In [1]:
import pandas as pd

from sklearn import datasets
from sklearn.ensemble import RandomForestClassifier as RFC
from sklearn.ensemble import ExtraTreesClassifier as ETC

from bokeh.plotting import figure, show
from bokeh.io import output_notebook

In [2]:
def load_dataset_from_files(training, testing):
    training_data = datasets.load_svmlight_file(training)
    testing_data = datasets.load_svmlight_file(testing)
    X_train, y_train = training_data[0], training_data[1]
    X_test, y_test = testing_data[0], testing_data[1]
    return X_train, y_train, X_test, y_test

X_train, y_train, X_test, y_test = load_dataset_from_files('datasets/letter.scale.tr', 'datasets/letter.scale.t')

In [3]:
rfc = RFC(n_estimators=100, criterion="entropy", n_jobs=-1)
etc = ETC(n_estimators=100, criterion="entropy", n_jobs=-1)

In [4]:
train_sizes = [1000, 2000, 3000, 4000, 5000, 6000, 7000, 8000, 9000, 10500]

In [5]:
X_train_cases = []
y_train_cases = []
for size in train_sizes:
    X_train_cases.append(X_train[:size])
    y_train_cases.append(y_train[:size])

In [6]:
rfc_accuracies = []
rfc_node_count = []
rfc_tree_depth = []
etc_accuracies = []
etc_node_count = []
etc_tree_depth = []

In [7]:
def count_tree_depths(classifier):
    depths = [estimator.tree_.max_depth for estimator in classifier.estimators_]
    return sum(depths)/len(depths)

In [8]:
def count_nodes(classifier):
    node_counts = [estimator.tree_.node_count for estimator in classifier.estimators_]
    return sum(node_counts)/len(node_counts)

In [9]:
def train_classifier(X_train, y_train, classifier, accuracies, tree_depths, node_counts, X_test, y_test):
    for X, y in zip(X_train, y_train):
        classifier.fit(X, y)
        accuracies.append(classifier.score(X_test, y_test))
        tree_depths.append(count_tree_depths(classifier))
        node_counts.append(count_nodes(classifier))

In [10]:
train_classifier(X_train_cases, y_train_cases, rfc, rfc_accuracies, rfc_tree_depth, rfc_node_count, X_test, y_test)

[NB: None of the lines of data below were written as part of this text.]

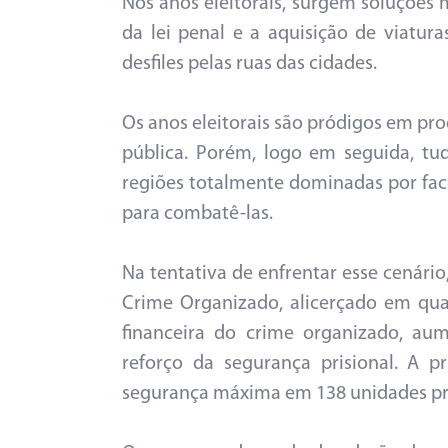
Nos anos eleitorais, surgem soluçõe
da lei penal e a aquisição de viatu
desfiles pelas ruas das cidades.
Os anos eleitorais são pródigos em pr
pública. Porém, logo em seguida, t
regiões totalmente dominadas por fa
para combatê-las.
Na tentativa de enfrentar esse cenário
Crime Organizado, alicerçado em quat
financeira do crime organizado, au
reforço da segurança prisional. A 
segurança máxima em 138 unidades pris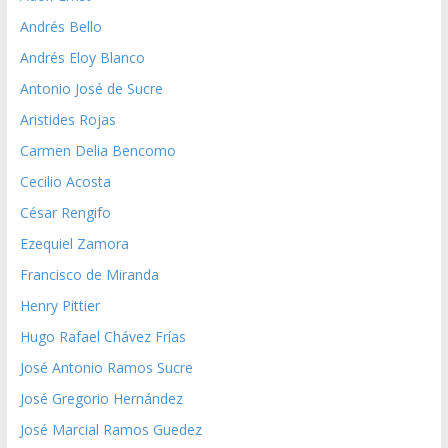
Andrés Bello
Andrés Eloy Blanco
Antonio José de Sucre
Aristides Rojas
Carmen Delia Bencomo
Cecilio Acosta
César Rengifo
Ezequiel Zamora
Francisco de Miranda
Henry Pittier
Hugo Rafael Chávez Frías
José Antonio Ramos Sucre
José Gregorio Hernández
José Marcial Ramos Guedez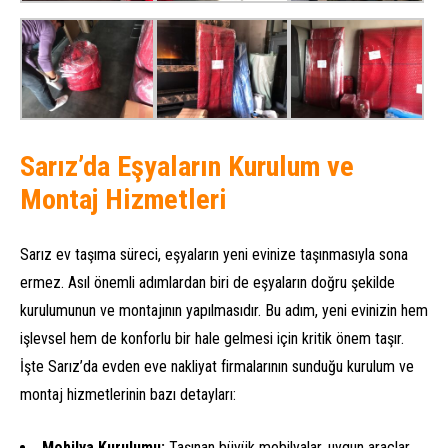
Sarız’da Eşyaların Kurulum ve
Montaj Hizmetleri
Sarız ev taşıma süreci, eşyaların yeni evinize taşınmasıyla sona
ermez. Asıl önemli adımlardan biri de eşyaların doğru şekilde
kurulumunun ve montajının yapılmasıdır. Bu adım, yeni evinizin hem
işlevsel hem de konforlu bir hale gelmesi için kritik önem taşır.
İşte Sarız’da evden eve nakliyat firmalarının sunduğu kurulum ve
montaj hizmetlerinin bazı detayları:
Mobilya Kurulumu:
Taşınan büyük mobilyalar, uygun araçlar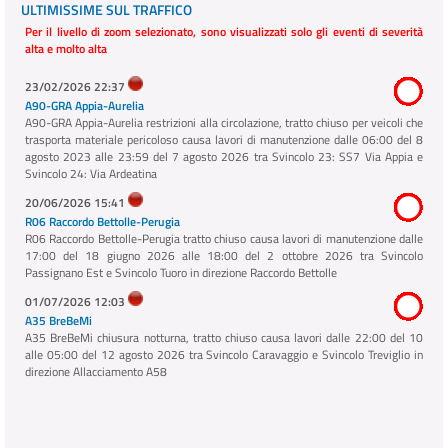
ULTIMISSIME SUL TRAFFICO
Per il livello di zoom selezionato, sono visualizzati solo gli eventi di severità
alta e molto alta
23/02/2026 22:37
A90-GRA Appia-Aurelia
A90-GRA Appia-Aurelia restrizioni alla circolazione, tratto chiuso per veicoli che
trasporta materiale pericoloso causa lavori di manutenzione dalle 06:00 del 8
agosto 2023 alle 23:59 del 7 agosto 2026 tra Svincolo 23: SS7 Via Appia e
Svincolo 24: Via Ardeatina
20/06/2026 15:41
R06 Raccordo Bettolle-Perugia
R06 Raccordo Bettolle-Perugia tratto chiuso causa lavori di manutenzione dalle
17:00 del 18 giugno 2026 alle 18:00 del 2 ottobre 2026 tra Svincolo
Passignano Est e Svincolo Tuoro in direzione Raccordo Bettolle
01/07/2026 12:03
A35 BreBeMi
A35 BreBeMi chiusura notturna, tratto chiuso causa lavori dalle 22:00 del 10
alle 05:00 del 12 agosto 2026 tra Svincolo Caravaggio e Svincolo Treviglio in
direzione Allacciamento A58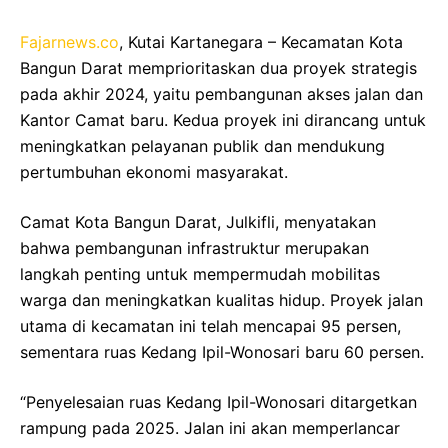
Fajarnews.co
, Kutai Kartanegara – Kecamatan Kota
Bangun Darat memprioritaskan dua proyek strategis
pada akhir 2024, yaitu pembangunan akses jalan dan
Kantor Camat baru. Kedua proyek ini dirancang untuk
meningkatkan pelayanan publik dan mendukung
pertumbuhan ekonomi masyarakat.
Camat Kota Bangun Darat, Julkifli, menyatakan
bahwa pembangunan infrastruktur merupakan
langkah penting untuk mempermudah mobilitas
warga dan meningkatkan kualitas hidup. Proyek jalan
utama di kecamatan ini telah mencapai 95 persen,
sementara ruas Kedang Ipil-Wonosari baru 60 persen.
“Penyelesaian ruas Kedang Ipil-Wonosari ditargetkan
rampung pada 2025. Jalan ini akan memperlancar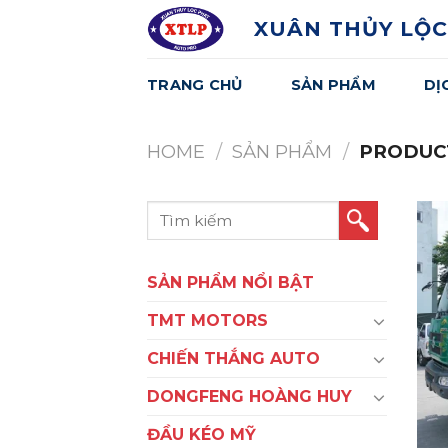
Skip
XUÂN THỦY LỘC
to
content
TRANG CHỦ
SẢN PHẨM
DỊ
HOME
/
SẢN PHẨM
/
PRODUCT
Search
for:
SẢN PHẨM NỔI BẬT
TMT MOTORS
CHIẾN THẮNG AUTO
DONGFENG HOÀNG HUY
ĐẦU KÉO MỸ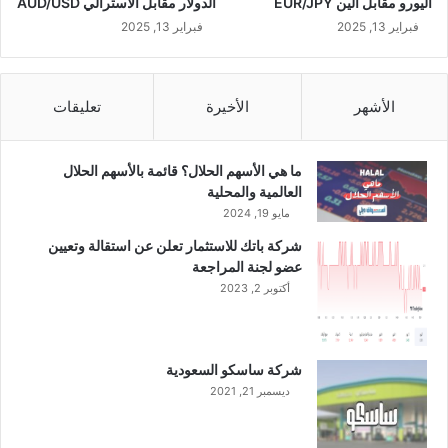
اليورو مقابل الين EUR/JPY
الدولار مقابل الاسترالي AUD/USD
فبراير 13, 2025
فبراير 13, 2025
الأشهر
الأخيرة
تعليقات
ما هي الأسهم الحلال؟ قائمة بالأسهم الحلال
العالمية والمحلية
مايو 19, 2024
شركة باتك للاستثمار تعلن عن استقالة وتعيين
عضو لجنة المراجعة
أكتوبر 2, 2023
شركة ساسكو السعودية
ديسمبر 21, 2021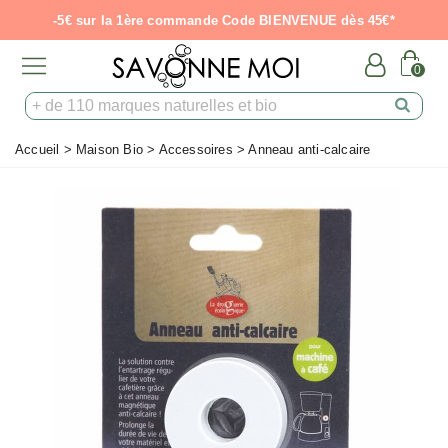
-5€ sur la 1ère commande Code BIENVENUE dès 45€*
0
Accueil
>
Maison Bio
>
Accessoires
>
Anneau anti-calcaire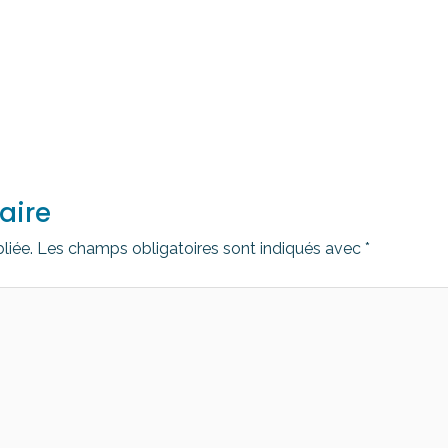
aire
liée.
Les champs obligatoires sont indiqués avec
*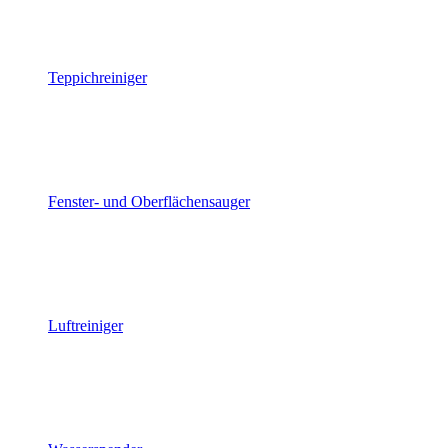
Teppichreiniger
Fenster- und Oberflächensauger
Luftreiniger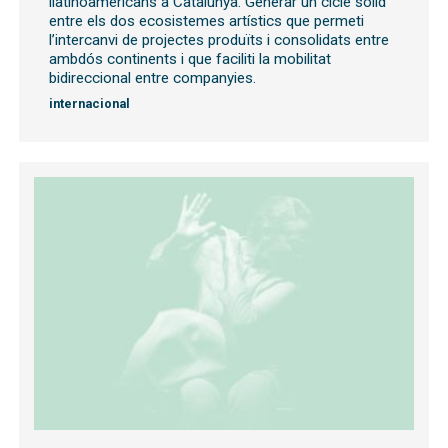
llatinoamericans a Catalunya. Generar un cicle sòlid
entre els dos ecosistemes artístics que permeti
l’intercanvi de projectes produïts i consolidats entre
ambdós continents i que faciliti la mobilitat
bidireccional entre companyies.
internacional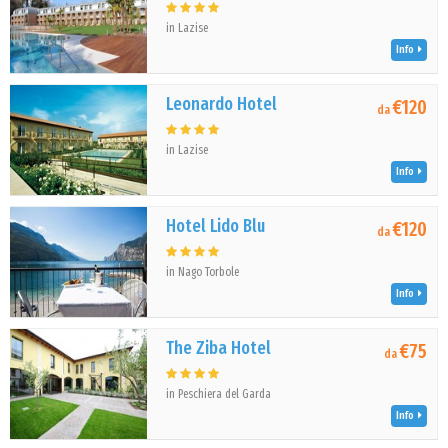
in Lazise
Info
Leonardo Hotel
€120
da
in Lazise
Info
Hotel Lido Blu
€120
da
in Nago Torbole
Info
The Ziba Hotel
€75
da
in Peschiera del Garda
Info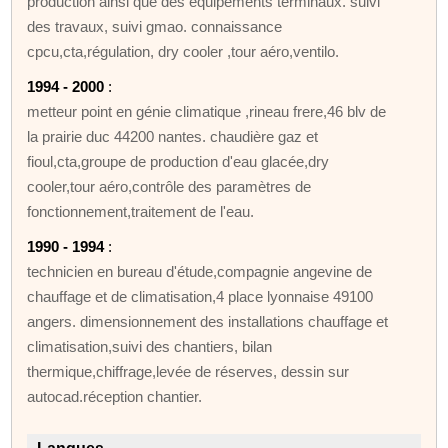
production ainsi que des équipements terminaux. suivi
des travaux, suivi gmao. connaissance
cpcu,cta,régulation, dry cooler ,tour aéro,ventilo.
1994 - 2000
:
metteur point en génie climatique ,rineau frere,46 blv de
la prairie duc 44200 nantes. chaudière gaz et
fioul,cta,groupe de production d'eau glacée,dry
cooler,tour aéro,contrôle des paramètres de
fonctionnement,traitement de l'eau.
1990 - 1994
:
technicien en bureau d'étude,compagnie angevine de
chauffage et de climatisation,4 place lyonnaise 49100
angers. dimensionnement des installations chauffage et
climatisation,suivi des chantiers, bilan
thermique,chiffrage,levée de réserves, dessin sur
autocad.réception chantier.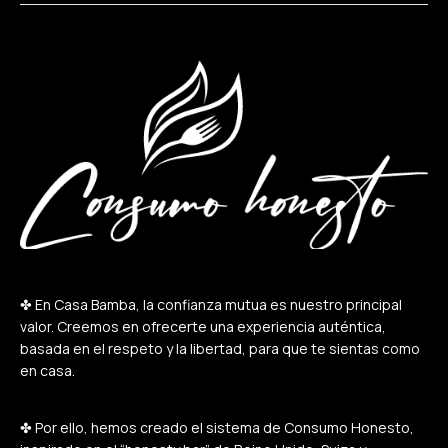
✤ En Casa Bamba, la confianza mutua es nuestro principal
valor. Creemos en ofrecerte una experiencia auténtica,
basada en el respeto y la libertad, para que te sientas como
en casa.
✤ Por ello, hemos creado el sistema de Consumo Honesto,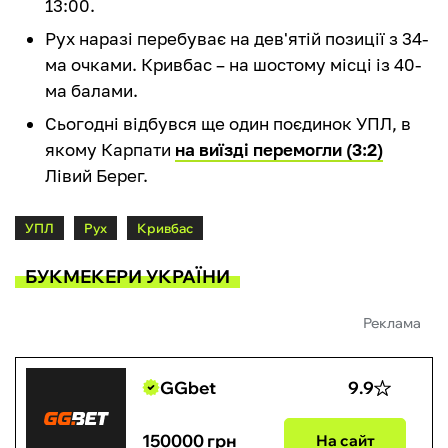
13:00.
Рух наразі перебуває на дев'ятій позиції з 34-
ма очками. Кривбас – на шостому місці із 40-
ма балами.
Сьогодні відбувся ще один поєдинок УПЛ, в
якому Карпати
на виїзді перемогли (3:2)
Лівий Берег.
УПЛ
Рух
Кривбас
БУКМЕКЕРИ УКРАЇНИ
Реклама
GGbet
9.9
150000 грн
На сайт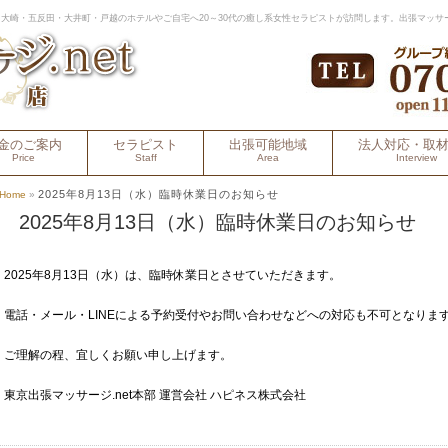
大崎・五反田・大井町・戸越のホテルやご自宅へ20～30代の癒し系女性セラピストが訪問します。出張マッサ
金のご案内
セラピスト
出張可能地域
法人対応・取
Price
Staff
Area
Interview
2025年8月13日（水）臨時休業日のお知らせ
Home
»
2025年8月13日（水）臨時休業日のお知らせ
2025年8月13日（水）は、臨時休業日とさせていただきます。
電話・メール・LINEによる予約受付やお問い合わせなどへの対応も不可となりま
ご理解の程、宜しくお願い申し上げます。
東京出張マッサージ.net本部 運営会社 ハピネス株式会社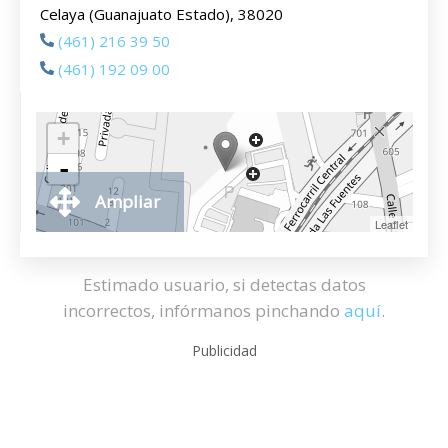
Celaya (Guanajuato Estado), 38020
(461) 216 39 50
(461) 192 09 00
+
-
Ampliar
Leaflet
Estimado usuario, si detectas datos
incorrectos, infórmanos pinchando
aquí
.
Publicidad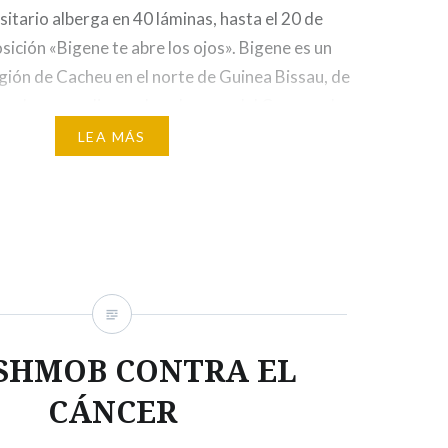
itario alberga en 40 láminas, hasta el 20 de
osición «Bigene te abre los ojos». Bigene es un
egión de Cacheu en el norte de Guinea Bissau, de
s, al que acudieron dos alumnas del Campus de
mno. Estudiaron las necesidades de sus…
LEA MÁS
SHMOB CONTRA EL
CÁNCER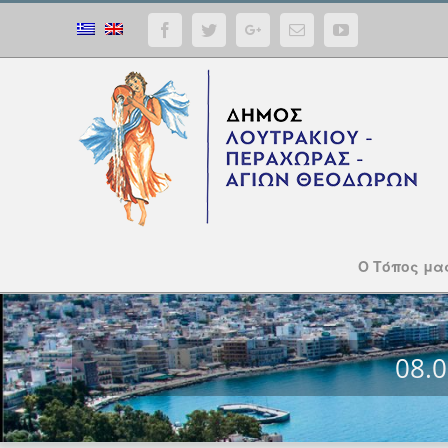
Facebook
Twitter
Google+
Email
YouTube
Ο Τόπος μα
08.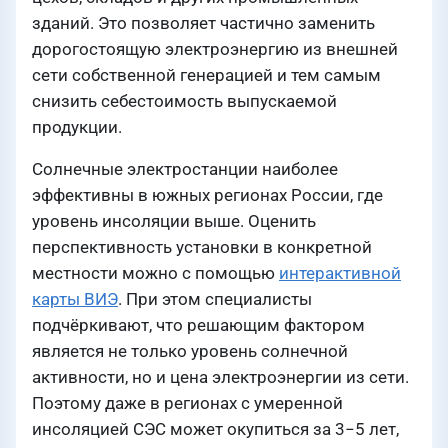
зданий. Это позволяет частично заменить
дорогостоящую электроэнергию из внешней
сети собственной генерацией и тем самым
снизить себестоимость выпускаемой
продукции.
Солнечные электростанции наиболее
эффективны в южных регионах России, где
уровень инсоляции выше. Оценить
перспективность установки в конкретной
местности можно с помощью
интерактивной
карты ВИЭ
. При этом специалисты
подчёркивают, что решающим фактором
является не только уровень солнечной
активности, но и цена электроэнергии из сети.
Поэтому даже в регионах с умеренной
инсоляцией СЭС может окупиться за 3−5 лет,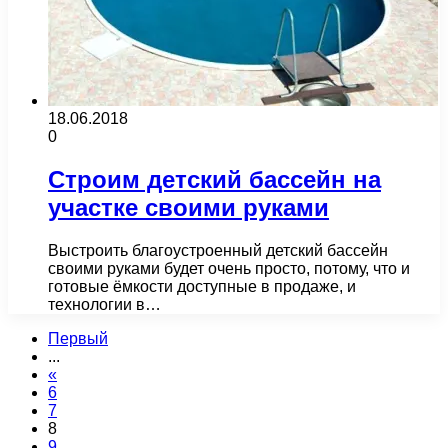
18.06.2018
0
Строим детский бассейн на
участке своими руками
Выстроить благоустроенный детский бассейн
своими руками будет очень просто, потому, что и
готовые ёмкости доступные в продаже, и
технологии в…
Первый
...
«
6
7
8
9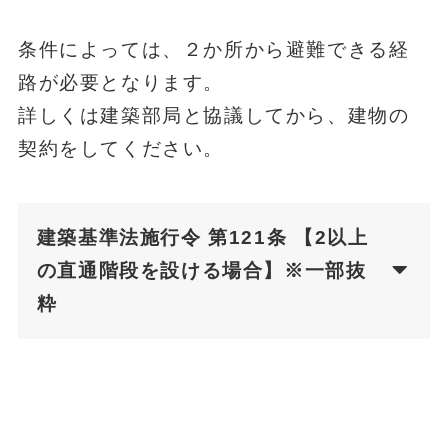
条件によっては、２か所から避難できる経
路が必要となります。
詳しくは建築部局と協議してから、建物の
契約をしてください。
建築基準法施行令 第121条 【2以上
の直通階段を設ける場合】※一部抜
粋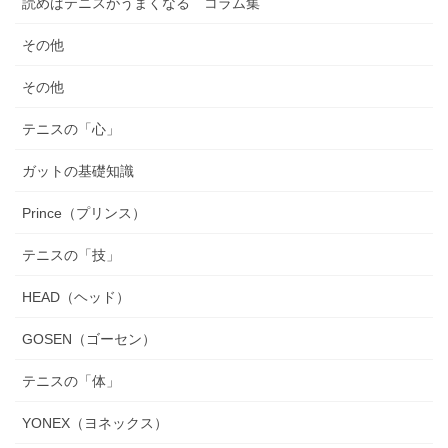
読めばテニスがうまくなる コラム集
その他
その他
テニスの「心」
ガットの基礎知識
Prince（プリンス）
テニスの「技」
HEAD（ヘッド）
GOSEN（ゴーセン）
テニスの「体」
YONEX（ヨネックス）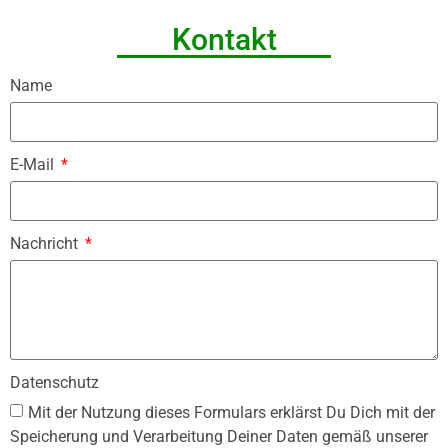
Kontakt
Name
E-Mail
Nachricht
Datenschutz
Mit der Nutzung dieses Formulars erklärst Du Dich mit der
Speicherung und Verarbeitung Deiner Daten gemäß unserer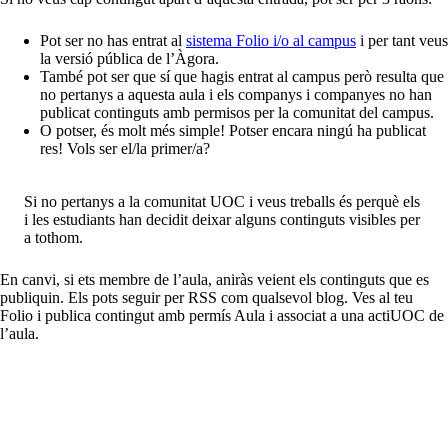
Pot ser no has entrat al
sistema Folio i/o al campus
i per tant veus
la versió pública de l’Àgora.
També pot ser que sí que hagis entrat al campus però resulta que
no pertanys a aquesta aula i els companys i companyes no han
publicat continguts amb permisos per la comunitat del campus.
O potser, és molt més simple! Potser encara ningú ha publicat
res! Vols ser el/la primer/a?
Si no pertanys a la comunitat UOC i veus treballs és perquè els
i les estudiants han decidit deixar alguns continguts visibles per
a tothom.
En canvi, si ets membre de l’aula, aniràs veient els continguts que es
publiquin. Els pots seguir per RSS com qualsevol blog. Ves al teu
Folio i publica contingut amb permís Aula i associat a una actiUOC de
l’aula.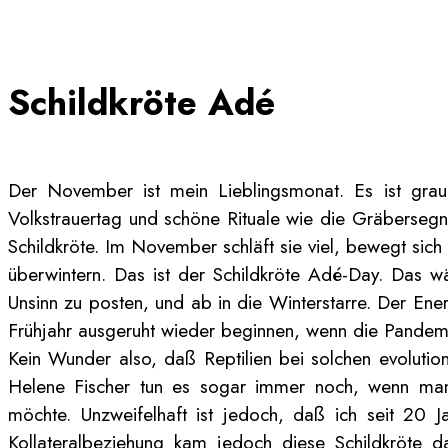
Schildkröte Adé
Der November ist mein Lieblingsmonat. Es ist grau,
Volkstrauertag und schöne Rituale wie die Gräberseg
Schildkröte. Im November schläft sie viel, bewegt sic
überwintern. Das ist der Schildkröte Adé-Day. Das wä
Unsinn zu posten, und ab in die Winterstarre. Der En
Frühjahr ausgeruht wieder beginnen, wenn die Pandemie 
Kein Wunder also, daß Reptilien bei solchen evolution
Helene Fischer tun es sogar immer noch, wenn man d
möchte. Unzweifelhaft ist jedoch, daß ich seit 20 J
Kollateralbeziehung kam jedoch diese Schildkröte d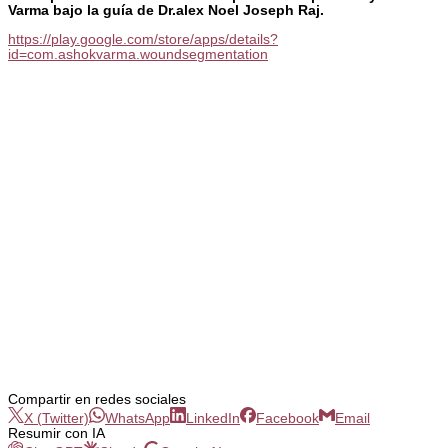
Varma bajo la guía de Dr.alex Noel Joseph Raj.
https://play.google.com/store/apps/details?
id=com.ashokvarma.woundsegmentation
Compartir en redes sociales
X (Twitter)
WhatsApp
LinkedIn
Facebook
Email
Resumir con IA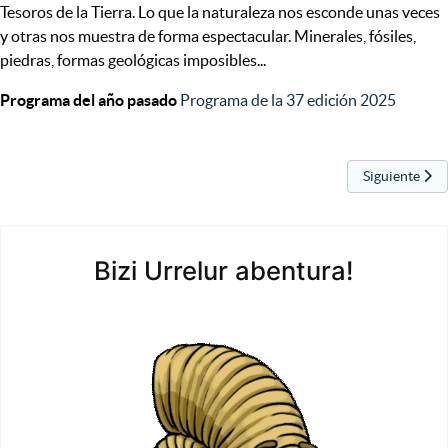
Tesoros de la Tierra. Lo que la naturaleza nos esconde unas veces
y otras nos muestra de forma espectacular. Minerales, fósiles,
piedras, formas geológicas imposibles...
Programa del año pasado
Programa de la 37 edición 2025
Artículo sigu
Siguiente
Bizi Urrelur abentura!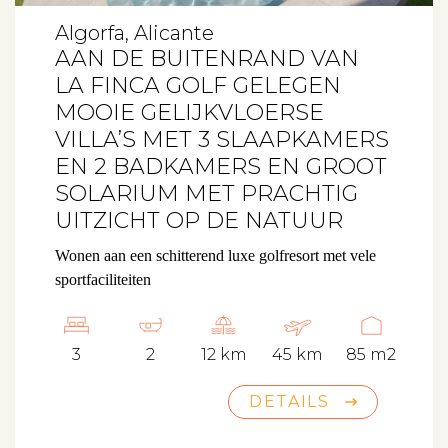
Algorfa, Alicante
AAN DE BUITENRAND VAN
LA FINCA GOLF GELEGEN
MOOIE GELIJKVLOERSE
VILLA’S MET 3 SLAAPKAMERS
EN 2 BADKAMERS EN GROOT
SOLARIUM MET PRACHTIG
UITZICHT OP DE NATUUR
Wonen aan een schitterend luxe golfresort met vele
sportfaciliteiten
3
2
12 km
45 km
85 m2
DETAILS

train_classifier(X_train_cases, y_train_cases, etc, etc_accuracies, etc_tree_depth, etc_node_count, X_test, y_test)

In [11]:
output_notebook()

In [12]:
p = figure(title="Letter dataset", x_axis_label="Train size", y_axis_label="Accuracy")
p.line(train_sizes, rfc_accuracies, legend="Random Forest", line_width=2, color="blue")
p.line(train_sizes, etc_accuracies, legend="Extremely Randomized Trees", line_width=2, color="red")
show(p)

In [13]:
q = figure(title="Letter dataset", x_axis_label="Train size", y_axis_label="Average # of nodes")
q.line(train_sizes, rfc_node_count, legend="Random Forest", line_width=2, color="blue")
q.line(train_sizes, etc_node_count, legend="Extremely Randomized Trees", line_width=2, color="red")
show(q)

In [14]:
r = figure(title="Letter dataset", x_axis_label="Train size", y_axis_label="Average tree depth")
r.line(train_sizes, rfc_tree_depth, legend="Random Forest", line_width=2, color="blue")
r.line(train_sizes, etc_tree_depth, legend="Extremely Randomized Trees", line_width=2, color="red")
show(r)